- [EXERCISE OBJECTIVE]: Every line below from the one with "nîşandana ti belgeyeke dadwerî Mûsa û Hemze" through the one with "قیمت طلا امروز" is to be repeated exactly, with no picture among them.

------------------------------------------------------------------------

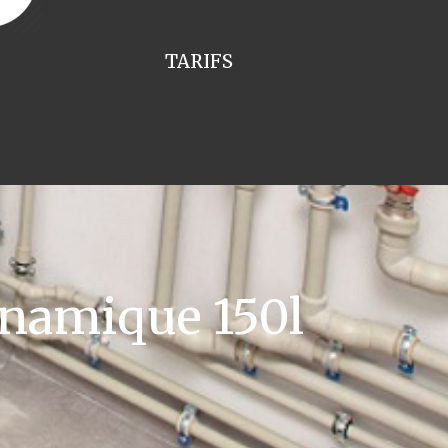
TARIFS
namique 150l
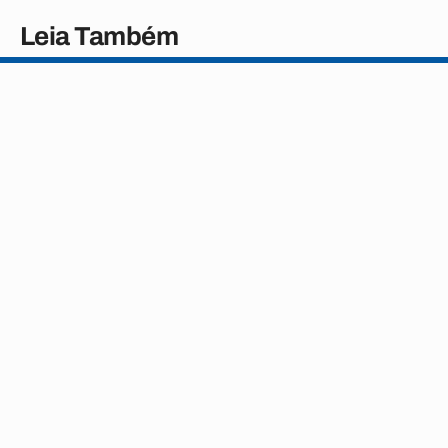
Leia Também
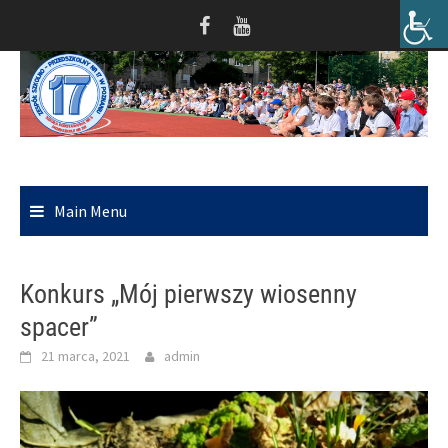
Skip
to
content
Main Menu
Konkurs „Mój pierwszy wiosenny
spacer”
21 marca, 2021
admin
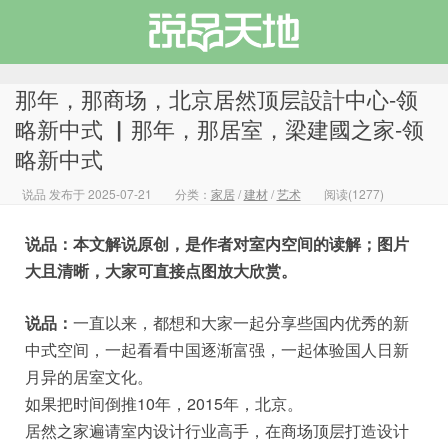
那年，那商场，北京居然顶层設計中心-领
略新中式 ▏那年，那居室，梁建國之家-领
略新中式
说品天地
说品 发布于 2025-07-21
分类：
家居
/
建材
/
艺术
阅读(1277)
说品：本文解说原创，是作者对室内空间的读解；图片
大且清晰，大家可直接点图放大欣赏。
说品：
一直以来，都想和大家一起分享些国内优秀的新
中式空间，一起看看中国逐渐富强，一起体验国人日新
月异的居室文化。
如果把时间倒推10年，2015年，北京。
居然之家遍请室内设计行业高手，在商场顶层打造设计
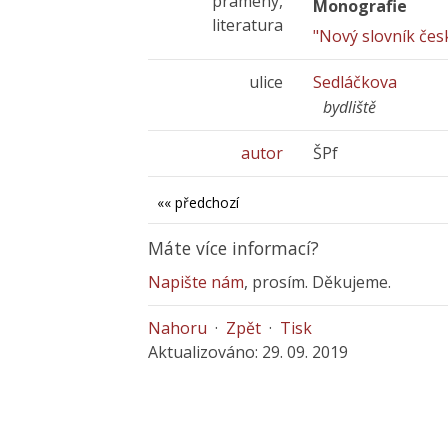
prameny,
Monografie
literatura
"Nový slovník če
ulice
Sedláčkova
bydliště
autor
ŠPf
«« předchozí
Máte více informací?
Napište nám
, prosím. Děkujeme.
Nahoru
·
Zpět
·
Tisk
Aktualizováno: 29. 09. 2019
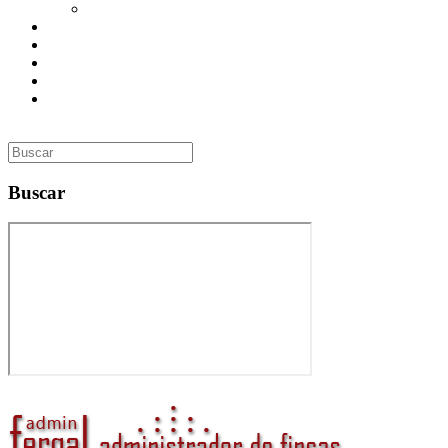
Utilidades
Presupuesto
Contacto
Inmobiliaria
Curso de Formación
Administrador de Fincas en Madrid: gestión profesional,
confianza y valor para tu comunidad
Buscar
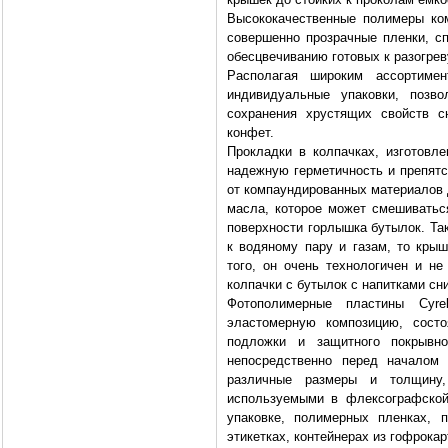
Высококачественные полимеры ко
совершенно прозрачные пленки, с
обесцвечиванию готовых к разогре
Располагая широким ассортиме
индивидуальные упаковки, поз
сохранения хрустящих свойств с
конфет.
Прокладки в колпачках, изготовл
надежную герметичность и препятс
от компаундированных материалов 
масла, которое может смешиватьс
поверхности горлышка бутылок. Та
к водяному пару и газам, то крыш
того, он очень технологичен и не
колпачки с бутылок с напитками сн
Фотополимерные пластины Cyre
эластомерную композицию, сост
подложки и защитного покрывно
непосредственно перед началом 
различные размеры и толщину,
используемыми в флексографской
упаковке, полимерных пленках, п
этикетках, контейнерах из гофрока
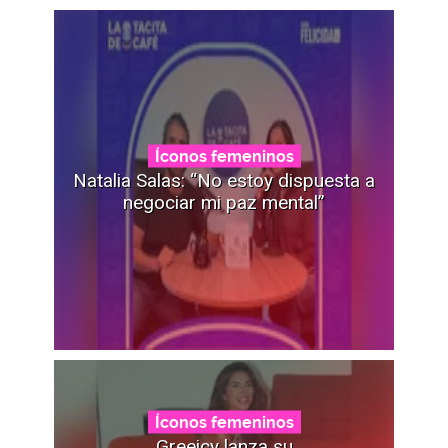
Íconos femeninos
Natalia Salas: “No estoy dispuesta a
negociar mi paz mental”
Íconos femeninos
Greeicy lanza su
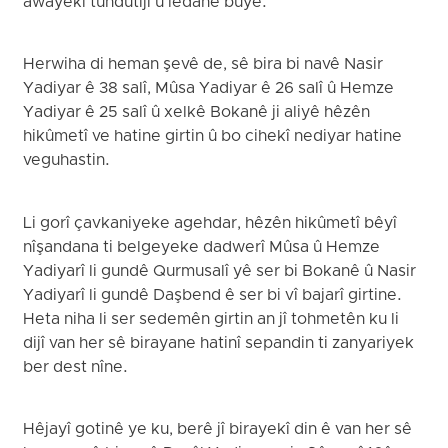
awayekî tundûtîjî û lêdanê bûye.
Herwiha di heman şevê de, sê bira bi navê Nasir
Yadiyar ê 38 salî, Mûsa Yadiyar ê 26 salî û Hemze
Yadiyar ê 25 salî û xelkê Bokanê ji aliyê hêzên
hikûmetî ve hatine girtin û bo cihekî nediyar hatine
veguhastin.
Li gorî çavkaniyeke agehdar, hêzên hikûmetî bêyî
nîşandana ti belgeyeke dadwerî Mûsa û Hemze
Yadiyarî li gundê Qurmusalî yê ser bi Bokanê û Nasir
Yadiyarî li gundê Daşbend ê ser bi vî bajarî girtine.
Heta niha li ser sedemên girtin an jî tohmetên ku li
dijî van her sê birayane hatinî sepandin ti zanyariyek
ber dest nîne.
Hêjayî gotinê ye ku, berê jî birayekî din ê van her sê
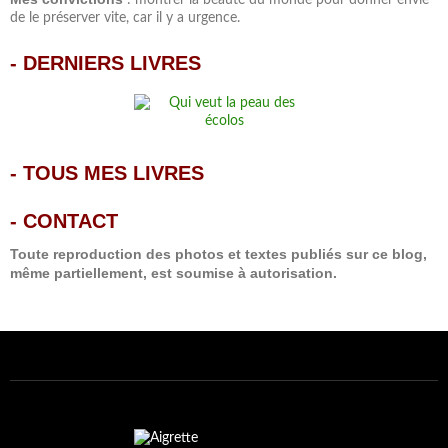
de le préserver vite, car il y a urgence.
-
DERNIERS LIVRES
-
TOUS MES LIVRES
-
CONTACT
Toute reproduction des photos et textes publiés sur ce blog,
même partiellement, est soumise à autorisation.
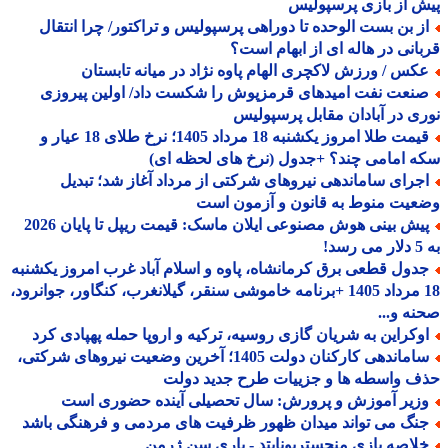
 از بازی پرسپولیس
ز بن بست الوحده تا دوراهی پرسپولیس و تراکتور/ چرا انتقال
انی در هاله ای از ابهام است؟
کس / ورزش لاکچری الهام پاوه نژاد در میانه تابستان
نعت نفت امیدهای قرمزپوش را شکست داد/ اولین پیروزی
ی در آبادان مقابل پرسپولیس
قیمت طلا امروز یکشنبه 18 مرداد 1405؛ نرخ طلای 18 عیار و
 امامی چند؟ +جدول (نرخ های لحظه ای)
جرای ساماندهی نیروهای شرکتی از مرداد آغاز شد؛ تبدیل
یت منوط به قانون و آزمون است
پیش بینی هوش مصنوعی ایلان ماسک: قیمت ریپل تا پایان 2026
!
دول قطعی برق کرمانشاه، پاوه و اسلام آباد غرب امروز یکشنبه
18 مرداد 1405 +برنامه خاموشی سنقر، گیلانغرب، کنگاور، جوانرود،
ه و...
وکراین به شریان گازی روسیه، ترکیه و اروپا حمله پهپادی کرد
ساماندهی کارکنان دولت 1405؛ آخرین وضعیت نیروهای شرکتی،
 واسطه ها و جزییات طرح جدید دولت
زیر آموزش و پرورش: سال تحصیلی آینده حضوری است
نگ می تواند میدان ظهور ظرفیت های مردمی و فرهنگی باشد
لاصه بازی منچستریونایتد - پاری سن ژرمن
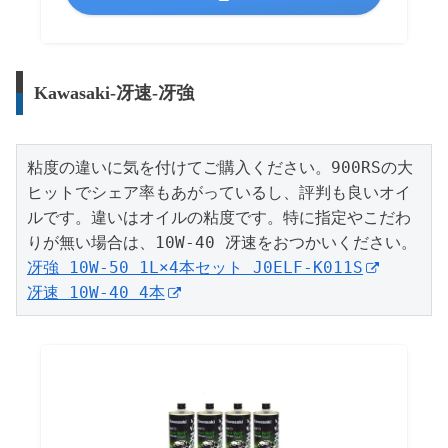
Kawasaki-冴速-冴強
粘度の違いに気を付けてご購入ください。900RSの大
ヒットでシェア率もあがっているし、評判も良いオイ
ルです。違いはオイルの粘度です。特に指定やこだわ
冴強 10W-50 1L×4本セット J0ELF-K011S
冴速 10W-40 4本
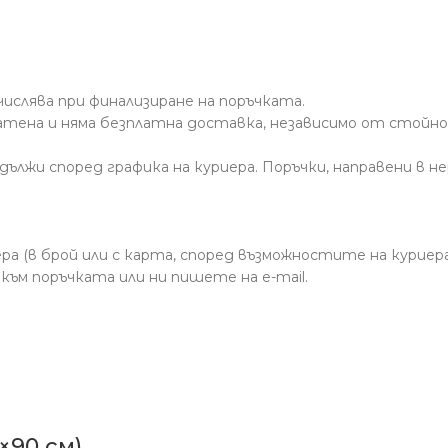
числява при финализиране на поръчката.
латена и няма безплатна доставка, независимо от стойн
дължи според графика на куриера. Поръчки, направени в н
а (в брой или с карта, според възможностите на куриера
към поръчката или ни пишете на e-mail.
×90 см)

------------------------------------------------------------------------

- [YOUR RESPONSE]:
nîşandana ti belgeyeke dadwerî Mûsa û Hemze
Yadiyarî li gundê Qurmusalî yê ser bi Bokanê û Nasir
Yadiyarî li gundê Daşbend ê ser bi vî bajarî girtine.
Heta niha li ser sedemên girtin an jî tohmetên ku li
dijî van her sê birayane hatinî sepandin ti zanyariyek
ber dest nîne.
Hêjayî gotinê ye ku, berê jî birayekî din ê van her sê
de le préserver vite, car il y a urgence.
-
DERNIERS LIVRES
-
TOUS MES LIVRES
-
CONTACT
Toute reproduction des photos et textes publiés sur ce blog,
même partiellement, est soumise à autorisation.
 از بازی پرسپولیس
ز بن بست الوحده تا دوراهی پرسپولیس و تراکتور/ چرا انتقال
انی در هاله ای از ابهام است؟
کس / ورزش لاکچری الهام پاوه نژاد در میانه تابستان
نعت نفت امیدهای قرمزپوش را شکست داد/ اولین پیروزی
ی در آبادان مقابل پرسپولیس
قیمت طلا امروز یکشنبه 18 مرداد 1405؛ نرخ طلای 18 عیار و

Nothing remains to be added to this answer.